Work instruction —
Answer with a single number: how many lines in the listing below include "that"?

========================================================================

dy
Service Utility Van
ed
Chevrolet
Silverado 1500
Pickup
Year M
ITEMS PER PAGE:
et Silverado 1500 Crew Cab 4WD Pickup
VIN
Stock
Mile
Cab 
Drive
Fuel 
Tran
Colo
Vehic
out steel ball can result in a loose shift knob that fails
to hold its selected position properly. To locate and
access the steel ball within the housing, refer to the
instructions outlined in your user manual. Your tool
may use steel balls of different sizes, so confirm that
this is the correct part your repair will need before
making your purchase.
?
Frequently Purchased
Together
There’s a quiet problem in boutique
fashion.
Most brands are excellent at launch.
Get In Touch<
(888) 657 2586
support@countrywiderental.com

========================================================================

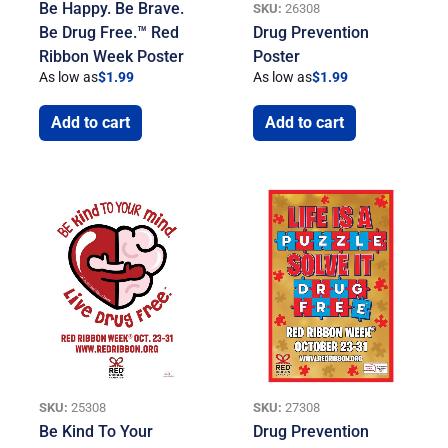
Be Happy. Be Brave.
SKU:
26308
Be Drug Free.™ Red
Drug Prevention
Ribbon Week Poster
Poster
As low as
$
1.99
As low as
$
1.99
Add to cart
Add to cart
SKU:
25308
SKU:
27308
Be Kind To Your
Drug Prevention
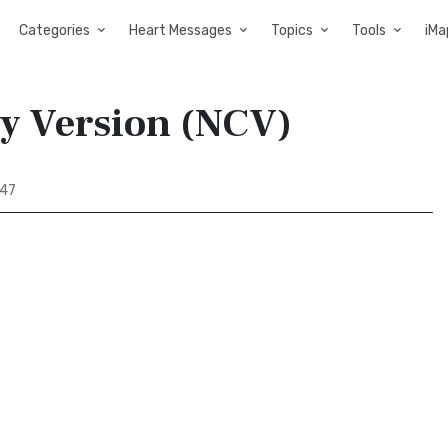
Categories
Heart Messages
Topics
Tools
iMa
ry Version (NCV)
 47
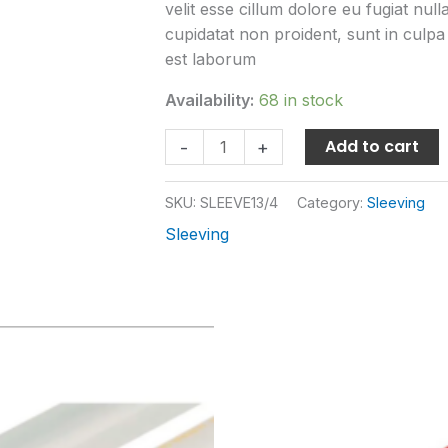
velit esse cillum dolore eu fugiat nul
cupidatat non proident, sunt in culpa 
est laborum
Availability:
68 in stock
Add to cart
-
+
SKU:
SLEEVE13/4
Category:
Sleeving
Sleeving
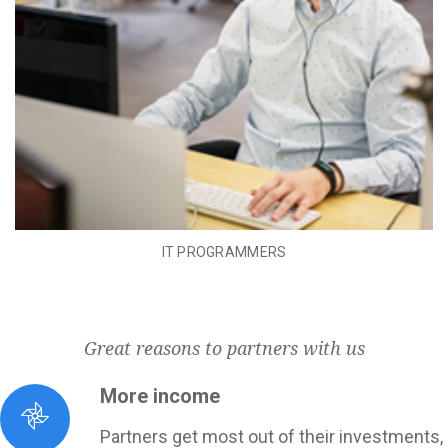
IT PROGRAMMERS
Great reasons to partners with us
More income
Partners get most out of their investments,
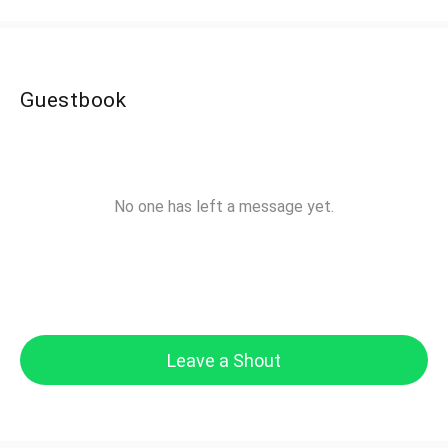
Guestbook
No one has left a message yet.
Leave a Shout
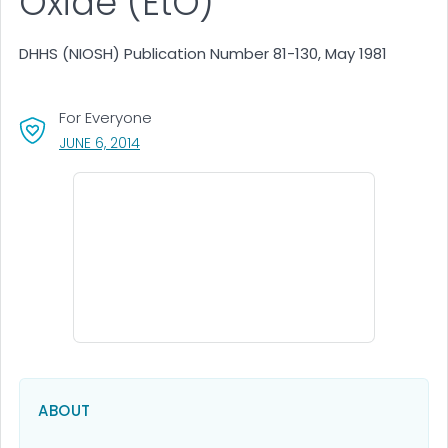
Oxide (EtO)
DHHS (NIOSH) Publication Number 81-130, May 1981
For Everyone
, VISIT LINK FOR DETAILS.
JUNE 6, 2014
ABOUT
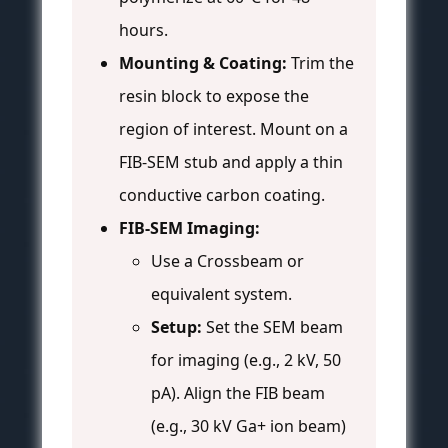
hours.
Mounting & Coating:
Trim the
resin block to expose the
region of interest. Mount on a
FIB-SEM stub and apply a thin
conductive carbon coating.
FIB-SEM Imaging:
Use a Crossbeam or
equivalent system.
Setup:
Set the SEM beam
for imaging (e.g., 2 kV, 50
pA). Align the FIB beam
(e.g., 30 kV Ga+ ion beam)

========================================================================

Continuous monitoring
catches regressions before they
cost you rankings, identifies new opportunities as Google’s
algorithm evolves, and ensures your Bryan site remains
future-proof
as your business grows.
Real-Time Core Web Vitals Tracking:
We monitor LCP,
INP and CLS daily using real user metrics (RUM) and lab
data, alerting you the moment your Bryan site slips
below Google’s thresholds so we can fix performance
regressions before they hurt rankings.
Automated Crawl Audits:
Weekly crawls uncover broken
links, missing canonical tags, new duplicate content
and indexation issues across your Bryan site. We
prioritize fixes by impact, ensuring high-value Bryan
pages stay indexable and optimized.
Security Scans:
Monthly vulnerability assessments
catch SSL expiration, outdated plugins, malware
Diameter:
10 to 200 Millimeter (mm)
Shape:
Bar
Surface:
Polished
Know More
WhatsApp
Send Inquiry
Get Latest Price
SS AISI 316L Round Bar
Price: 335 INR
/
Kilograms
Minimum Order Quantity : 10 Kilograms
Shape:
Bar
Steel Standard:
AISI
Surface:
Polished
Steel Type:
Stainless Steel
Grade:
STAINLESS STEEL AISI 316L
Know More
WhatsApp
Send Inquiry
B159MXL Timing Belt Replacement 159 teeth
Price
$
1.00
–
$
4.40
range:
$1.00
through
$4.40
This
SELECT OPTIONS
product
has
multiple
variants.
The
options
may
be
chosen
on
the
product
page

========================================================================

Response to this task —
2